Everytime there is web revamp, we often need to do database migration. This process is usually frustating and time consuming. Most people don't know much about this part, they just want to see the old data are migrated properly.
In company's recent task, the old and new website are both built with Wordpress (I know this doesn't sound cool), with very different custom fields. The images are stored in S3.
For previous revamp project, I used custom command line interface ( CLI ), written in Node.js. It extracts data to XML format and use WP All Import plugin to import it.
The import process was slow, which can be understood as it is web process. It involved a lot of downloads, thumbnails generation, and image uploads.
Last time, the actual migration took roughly a week, including overtime. It was very tiring and cumbersome as it still involved manual process of uploading xml files to avoid timeout.

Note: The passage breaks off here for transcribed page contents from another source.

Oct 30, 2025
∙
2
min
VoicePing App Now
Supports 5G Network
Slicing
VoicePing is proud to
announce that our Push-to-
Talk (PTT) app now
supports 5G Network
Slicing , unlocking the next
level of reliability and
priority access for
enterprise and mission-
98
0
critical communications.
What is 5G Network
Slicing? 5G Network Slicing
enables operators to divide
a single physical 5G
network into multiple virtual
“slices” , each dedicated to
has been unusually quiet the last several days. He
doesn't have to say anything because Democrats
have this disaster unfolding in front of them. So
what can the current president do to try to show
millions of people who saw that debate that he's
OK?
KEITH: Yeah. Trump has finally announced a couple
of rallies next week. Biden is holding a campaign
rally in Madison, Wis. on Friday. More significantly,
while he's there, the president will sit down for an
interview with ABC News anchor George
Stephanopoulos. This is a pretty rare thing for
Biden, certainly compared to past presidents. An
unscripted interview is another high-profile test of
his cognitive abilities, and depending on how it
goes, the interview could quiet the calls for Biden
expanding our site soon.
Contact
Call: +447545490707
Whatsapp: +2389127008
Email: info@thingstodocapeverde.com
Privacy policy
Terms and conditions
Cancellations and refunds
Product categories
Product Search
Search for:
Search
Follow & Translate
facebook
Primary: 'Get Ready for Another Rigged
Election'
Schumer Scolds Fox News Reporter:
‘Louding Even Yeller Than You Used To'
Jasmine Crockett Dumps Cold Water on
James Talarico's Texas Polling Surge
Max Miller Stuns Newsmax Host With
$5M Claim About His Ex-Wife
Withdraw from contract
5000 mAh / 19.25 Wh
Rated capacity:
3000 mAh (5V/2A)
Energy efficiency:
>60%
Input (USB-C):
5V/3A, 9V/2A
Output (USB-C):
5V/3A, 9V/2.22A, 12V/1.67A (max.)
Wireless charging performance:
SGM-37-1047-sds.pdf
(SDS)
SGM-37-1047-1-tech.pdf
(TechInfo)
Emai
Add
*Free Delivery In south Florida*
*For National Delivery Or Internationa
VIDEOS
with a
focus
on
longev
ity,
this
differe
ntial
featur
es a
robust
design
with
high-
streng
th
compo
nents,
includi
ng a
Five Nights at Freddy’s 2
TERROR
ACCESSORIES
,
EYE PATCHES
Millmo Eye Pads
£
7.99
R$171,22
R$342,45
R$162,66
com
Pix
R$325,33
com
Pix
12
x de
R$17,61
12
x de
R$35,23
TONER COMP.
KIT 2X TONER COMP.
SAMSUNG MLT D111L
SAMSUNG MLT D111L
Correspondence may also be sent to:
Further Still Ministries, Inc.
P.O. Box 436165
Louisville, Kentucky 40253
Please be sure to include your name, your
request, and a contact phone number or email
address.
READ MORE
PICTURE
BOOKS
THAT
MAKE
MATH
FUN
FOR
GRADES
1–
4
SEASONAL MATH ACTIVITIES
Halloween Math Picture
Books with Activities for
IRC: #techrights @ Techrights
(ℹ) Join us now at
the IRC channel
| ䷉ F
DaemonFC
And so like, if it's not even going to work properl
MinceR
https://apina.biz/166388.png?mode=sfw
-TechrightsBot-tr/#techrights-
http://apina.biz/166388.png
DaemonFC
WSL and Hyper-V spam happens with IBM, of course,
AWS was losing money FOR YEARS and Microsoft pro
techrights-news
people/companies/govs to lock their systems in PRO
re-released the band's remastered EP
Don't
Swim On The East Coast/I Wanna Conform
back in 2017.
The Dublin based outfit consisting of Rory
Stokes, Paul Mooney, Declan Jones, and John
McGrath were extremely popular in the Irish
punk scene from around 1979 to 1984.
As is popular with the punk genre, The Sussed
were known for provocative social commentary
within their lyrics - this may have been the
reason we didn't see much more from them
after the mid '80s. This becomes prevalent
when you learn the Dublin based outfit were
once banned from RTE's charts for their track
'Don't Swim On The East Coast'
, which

Direct data migration between database is definitely better as it is much faster. This requires us to know fully how data is being stored in the new system.
Things to Consider
There are 2 main things:
- App should be long running.
- The existence of library for reading and creating PHP serialized data.
It is unfortunate that Wordpress stores some data in PHP's serialized format, which is more cumbersome than JSON. I guess it is part of legacy decision, and Wordpress needs to maintain backward data compatibility
For the first point, CLI app is suitable. We can run the app and leave it to run without intervention.
Nowadays almost any programming language can be used to build CLI. In fact, PHP itself is suitable. Node.js is also a good option, it has rich community and there's code snippet for PHP (de)serialization.
I also like the syntax of modern Js.
However I was looking for something different, which is Go(lang). I tried Go before, but I have never developed anything, and especially under deadline.
Doing something new in limited time can be thrilling. Especially if the tool I use has a lot of community support and modern enough.
How It Works
Generally the steps are:
CLI app builds model for each post types from YAML definition files.
App extracts the data and image urls from source DB based on model, and stores it in intermediate format. I use Sqlite database for this purpose.
App downloads, generate sub images/thumbnails and uploads image data. Golang's goroutine is good for this part. For image processing, I just use pure Go library, imaging
App modifies the target DB based on Sqlite.
The app itself is not that complex. However, checking how the data being stored takes time. Some ACF field types like Repeater and WP's attachment data are relatively complicated.
The app can be run in normal CLI, or with web UI for status report.
As it is just status report from server to browser, I use server-sent events.
I am quite impressed with Go.
Based on this task, the advantages are:
- Single binary
- Fast enough
Things I don't like:
- Error handling pattern
- Built in regex doesn't support backreference, which is needed to find enclosing shortcodes.
For this task, I don't really need generics, which is not supported yet in Go.